Google "thread pools" and you will for sure find much to read about the concept.
Also Read up on the SEDA pattern link , link
In addition to the answers above I should notice, that really high-performance servers with many incoming connections attempt not to spawn a thread per each connection but use IO Completion Ports, select() and other asynchronous techniques for working with multiple sockets in one thread. And of course special attention must be paid to ensure that problems with one request or one socket won't block other sockets in the same thread.
Also thread management consumes CPU time, so threads should not be spawned for each connection or each client request.
In most systems a thread pool is used. This is a pool of available threads that wait for incoming requests. The number of threads can grow to a configured maximum number, depending on the number of simultaneous requests that come in and the characteristics of the application.
If a requests arrives, an unoccupied thread is requested from the thread pool. This thread is then dedicated to handling the request until the request finishes. When that happens, the thread is returned to the thread pool to handle another request.
Since there is only a limited number of threads, in most server systems one should attempt to make the lifetime of requests as short as possible.
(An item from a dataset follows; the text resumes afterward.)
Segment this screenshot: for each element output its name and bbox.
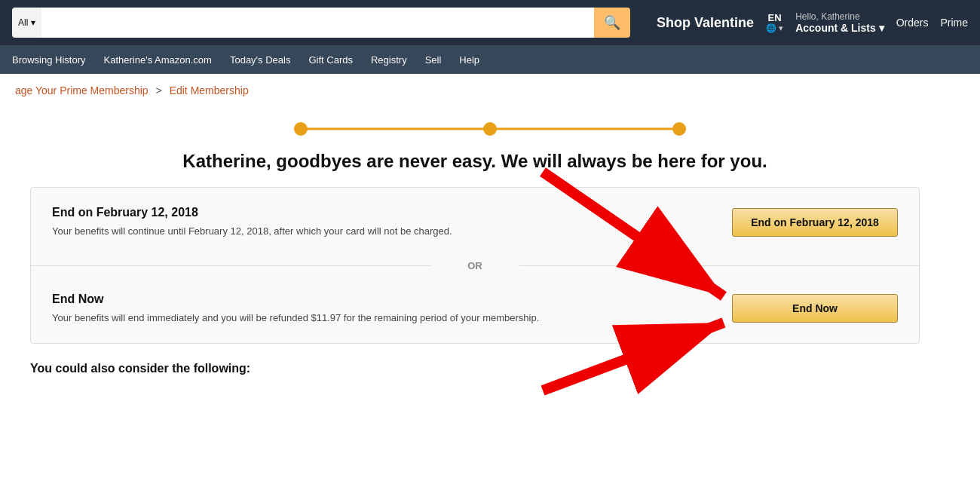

The less time a request needs to execute, the sooner a thread can be reused for a new request.
If requests come in while all threads are occupied, most servers implement a queueing mechanism for requests. Of course the size of the queue is also limited, so when more requests arrive than can be queued, new requests will be denied.
One other reason for having a thread pool instead of starting threads for each request is that starting a new thread is an expensive operation. It's better to have a number of threads started beforehand and reusing them then starting new threads all the time.
To get network servers to handle lots of concurrent connections there are several approaches (mostly divided up in "one thread per connection" and "several connections per thread" categories), take a look at the C10K page, which is a great resource on this topic, discussing and comparing a lot of approaches and linking to further resources on them.
Creating 10k threads is not likely to be efficient in most cases, but can be done and would work.
If you needed to serve 10k clients at once, doing so on a single machine would be unlikely but possible.
Depending on the client side implementation, it may be that the 10,000 clients do not need to maintain an open TCP connection - depending on the purpose, the protocol design can greatly improve the efficiency of implementation.
I think the appropriate solution for high scale systems is probably extremely domain-specific, and if you wanted a suggestion you'd have to explain more about your problem domain.